Understanding min_df and max_df in scikit CountVectorizer

Question:

I have five text files that I input to a CountVectorizer. When specifying min_df and max_df to the CountVectorizer instance what does the min/max document frequency exactly mean? Is it the frequency of a word in its particular text file or is it the frequency of the word in the entire overall corpus (five text files)?

What are the differences when min_df and max_df are provided as integers or as floats?

The documentation doesn’t seem to provide a thorough explanation nor does it supply an example to demonstrate the use of these two parameters. Could someone provide an explanation or example demonstrating min_df and max_df?

Asked By: moeabdol

||

Answers:

As per the CountVectorizer documentation here.

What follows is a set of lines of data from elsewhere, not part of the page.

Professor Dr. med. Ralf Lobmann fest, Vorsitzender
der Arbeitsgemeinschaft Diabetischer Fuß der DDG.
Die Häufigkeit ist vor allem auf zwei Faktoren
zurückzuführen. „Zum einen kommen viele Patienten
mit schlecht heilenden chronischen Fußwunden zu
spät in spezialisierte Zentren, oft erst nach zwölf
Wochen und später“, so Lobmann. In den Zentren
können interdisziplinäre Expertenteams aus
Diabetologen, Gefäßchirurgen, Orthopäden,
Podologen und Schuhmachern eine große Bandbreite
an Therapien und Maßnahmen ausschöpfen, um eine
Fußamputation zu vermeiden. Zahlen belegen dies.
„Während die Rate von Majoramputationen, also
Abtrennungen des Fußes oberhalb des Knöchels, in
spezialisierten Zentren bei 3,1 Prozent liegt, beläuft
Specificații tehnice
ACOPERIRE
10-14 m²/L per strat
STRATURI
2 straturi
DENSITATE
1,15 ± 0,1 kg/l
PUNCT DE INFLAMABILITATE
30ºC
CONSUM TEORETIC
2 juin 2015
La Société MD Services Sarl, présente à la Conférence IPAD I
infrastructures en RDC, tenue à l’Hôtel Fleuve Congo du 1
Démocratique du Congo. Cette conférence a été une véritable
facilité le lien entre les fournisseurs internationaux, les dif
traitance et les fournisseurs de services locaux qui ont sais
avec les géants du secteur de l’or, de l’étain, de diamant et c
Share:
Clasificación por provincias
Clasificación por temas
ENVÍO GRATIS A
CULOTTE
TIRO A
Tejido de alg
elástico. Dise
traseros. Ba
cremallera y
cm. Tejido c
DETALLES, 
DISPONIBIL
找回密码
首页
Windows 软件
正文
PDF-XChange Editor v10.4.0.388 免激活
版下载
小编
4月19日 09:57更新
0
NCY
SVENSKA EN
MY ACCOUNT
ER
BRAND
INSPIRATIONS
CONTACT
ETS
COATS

When using a float in the range [0.0, 1.0] they refer to the document frequency. That is the percentage of documents that contain the term.

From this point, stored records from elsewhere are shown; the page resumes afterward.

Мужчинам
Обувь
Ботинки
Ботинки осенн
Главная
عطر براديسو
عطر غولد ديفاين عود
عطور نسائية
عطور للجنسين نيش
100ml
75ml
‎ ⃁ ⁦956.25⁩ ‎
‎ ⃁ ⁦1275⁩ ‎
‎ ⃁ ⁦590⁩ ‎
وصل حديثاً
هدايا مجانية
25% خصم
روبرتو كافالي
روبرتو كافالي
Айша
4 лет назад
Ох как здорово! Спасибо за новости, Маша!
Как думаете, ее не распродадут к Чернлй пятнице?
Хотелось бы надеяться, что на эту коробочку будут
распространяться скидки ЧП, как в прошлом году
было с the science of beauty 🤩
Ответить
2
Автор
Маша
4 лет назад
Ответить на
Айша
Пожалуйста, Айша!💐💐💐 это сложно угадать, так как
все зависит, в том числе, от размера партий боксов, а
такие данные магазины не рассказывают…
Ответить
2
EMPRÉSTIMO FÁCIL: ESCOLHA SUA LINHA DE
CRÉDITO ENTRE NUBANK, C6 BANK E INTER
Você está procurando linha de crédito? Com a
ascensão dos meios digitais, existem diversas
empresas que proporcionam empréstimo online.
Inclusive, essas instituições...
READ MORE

When using an int it refers to absolute number of documents that hold this term.

Consider the example where you have 5 text files (or documents). If you set max_df = 0.6 then that would translate to 0.6*5=3 documents. If you set max_df = 2 then that would simply translate to 2 documents.

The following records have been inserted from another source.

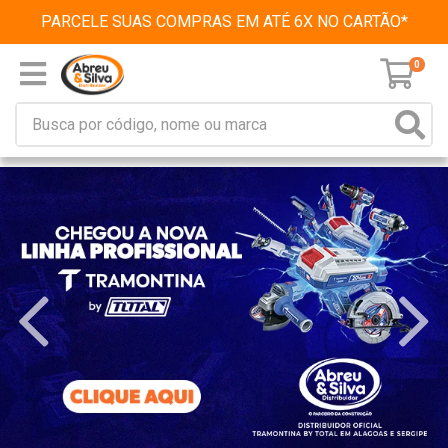
PARCELE SUAS COMPRAS EM ATÉ 6X NO CARTÃO*
0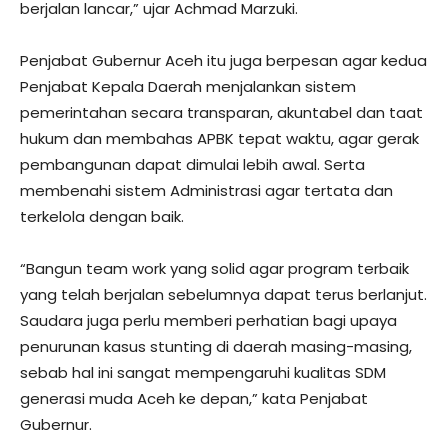
berjalan lancar,” ujar Achmad Marzuki.
Penjabat Gubernur Aceh itu juga berpesan agar kedua
Penjabat Kepala Daerah menjalankan sistem
pemerintahan secara transparan, akuntabel dan taat
hukum dan membahas APBK tepat waktu, agar gerak
pembangunan dapat dimulai lebih awal. Serta
membenahi sistem Administrasi agar tertata dan
terkelola dengan baik.
“Bangun team work yang solid agar program terbaik
yang telah berjalan sebelumnya dapat terus berlanjut.
Saudara juga perlu memberi perhatian bagi upaya
penurunan kasus stunting di daerah masing-masing,
sebab hal ini sangat mempengaruhi kualitas SDM
generasi muda Aceh ke depan,” kata Penjabat
Gubernur.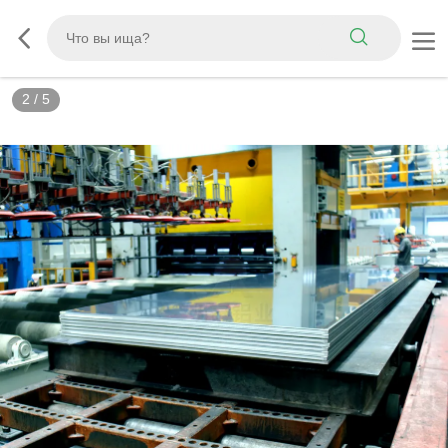
2
/
5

The source code example below is copied from Github here and shows how the max_doc_count is constructed from the max_df. The code for min_df is similar and can be found on the GH page.

max_doc_count = (max_df
                 if isinstance(max_df, numbers.Integral)
                 else max_df * n_doc)

The defaults for min_df and max_df are 1 and 1.0, respectively. This basically says “If my term is found in only 1 document, then it’s ignored. Similarly if it’s found in all documents (100% or 1.0) then it’s ignored.”

max_df and min_df are both used internally to calculate max_doc_count and min_doc_count, the maximum and minimum number of documents that a term must be found in. This is then passed to self._limit_features as the keyword arguments high and low respectively, the docstring for self._limit_features is

"""Remove too rare or too common features.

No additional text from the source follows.